To place this heavy excavator shovel on top of the rather soft and yielding barriers is a sign of very considerable ignorance. After such a transport of delight, some of the barriers will undoubtedly be of no use to anyone. What a pity!!
If this transport were not meant seriously, the attempt at load securing would provide an entertaining counter-example for any training course in load securing. But it is still worth a second look. Looking at this attempt at securing a load from the point of view of somebody who, as part of the KLSK (Königsberg Regional Load Securing Committee), is dedicated to improving load securing on our roads, it’s hard to keep one’s composure.
But let’s look at this calmly and objectively:
|An attempt was made to use tie-down lashings on a flexible surface. This means that there wasn’t the remotest chance of achieving even the very slight securing effect of the lashing (in this example), as the flexible surface on which the load was resting always sagged when any degree of pretensioning had been built up. After a few meters at best, the barriers would have given way.
|The belts were tensioned over the very flexible side walls which 1.) made it impossible to establish any degree of pretensioning and 2.) resulted in a 45° angle for the lashing, which reduced the securing effect of the tie down (which was already negligible) by around 30 %.
|The friction issues are also quite remarkable!

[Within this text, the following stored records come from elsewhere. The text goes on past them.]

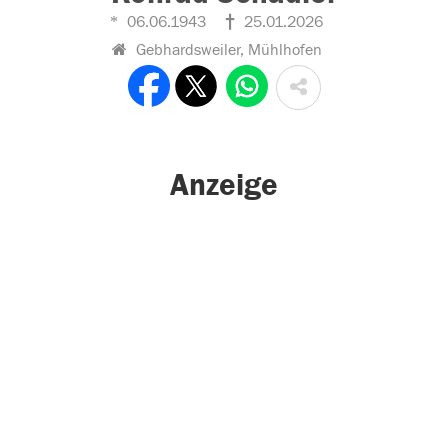
06.06.1943
25.01.2026
Gebhardsweiler, Mühlhofen
Anzeige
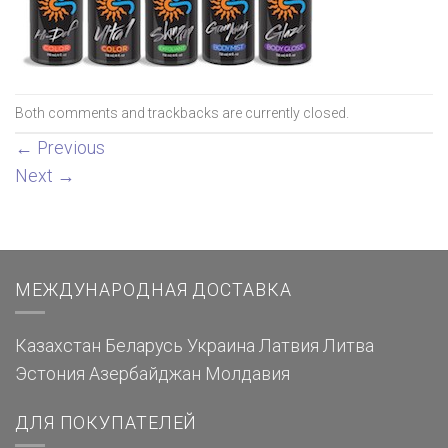
Both comments and trackbacks are currently closed.
←
Previous
Next
→
МЕЖДУНАРОДНАЯ ДОСТАВКА
Казахстан
Беларусь
Украина
Латвия
Литва
Эстония
Азербайджан
Молдавия
ДЛЯ ПОКУПАТЕЛЕЙ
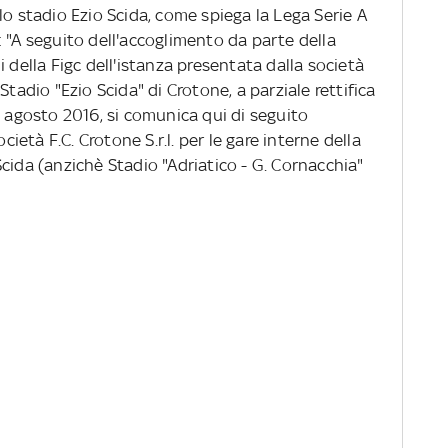
lo stadio Ezio Scida, come spiega la Lega Serie A
 "A seguito dell'accoglimento da parte della
 della Figc dell'istanza presentata dalla società
lo Stadio "Ezio Scida" di Crotone, a parziale rettifica
3 agosto 2016, si comunica qui di seguito
cietà F.C. Crotone S.r.l. per le gare interne della
cida (anzichè Stadio "Adriatico - G. Cornacchia"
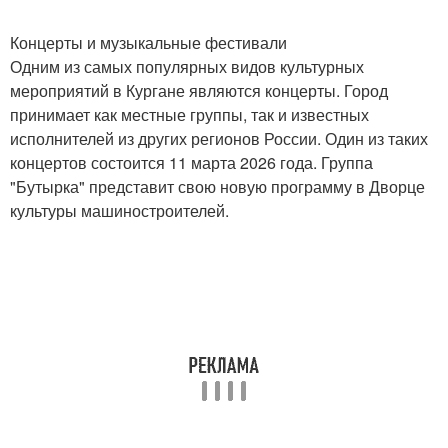
Концерты и музыкальные фестивали
Одним из самых популярных видов культурных
мероприятий в Кургане являются концерты. Город
принимает как местные группы, так и известных
исполнителей из других регионов России. Один из таких
концертов состоится 11 марта 2026 года. Группа
"Бутырка" представит свою новую программу в Дворце
культуры машиностроителей.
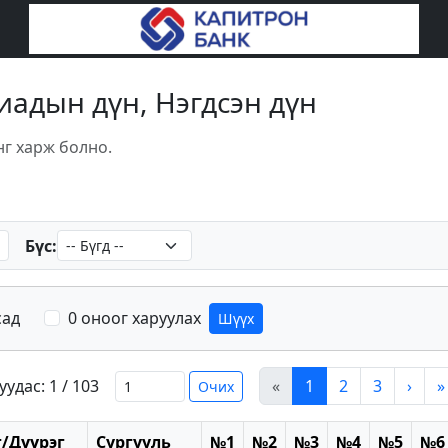
пиадын дүн, Нэгдсэн дүн
нг харж болно.
Бүс:
сад
0 оноог харуулах
Шүүх
уудас: 1 / 103
«
1
2
3
›
»
Очих
/Дүүрэг
Сургууль
№1
№2
№3
№4
№5
№6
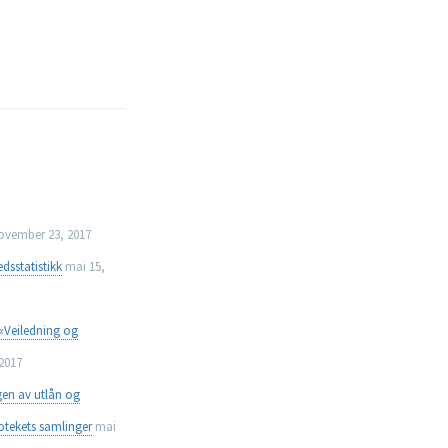
ovember 23, 2017
dsstatistikk
mai 15,
«Veiledning og
2017
ngen av utlån og
iotekets samlinger
mai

A tie-down lashing stands and falls on friction. The greater the friction, the greater the securing effect of the tie-down. At this point, an expert with that sort of mind will be asking what level of friction sagging wire mesh like this might have and, after chewing his pencil for a while guesses at around 5-10 % (µ=0.1 or 0.05). Which isn’t exactly very much. The fact that a tie-down lashing was nevertheless used for securing is, to put it mildly, thoughtless in the extreme. And it is of no help as far as the load securing situation is concerned that front of the excavator shovel is partially resting on the concrete stands for the barriers. Why these concrete stands are not under the barriers, which would be a more suitable place for them, remains one of the many mysteries.
|And finally, we should have a look at the tight-fit securing, that would have been entirely appropriate for a load of such a weight. But we look in vain. It is not just that the excavator shovel was not loaded tightly: even the barriers were not loaded with a tight fit.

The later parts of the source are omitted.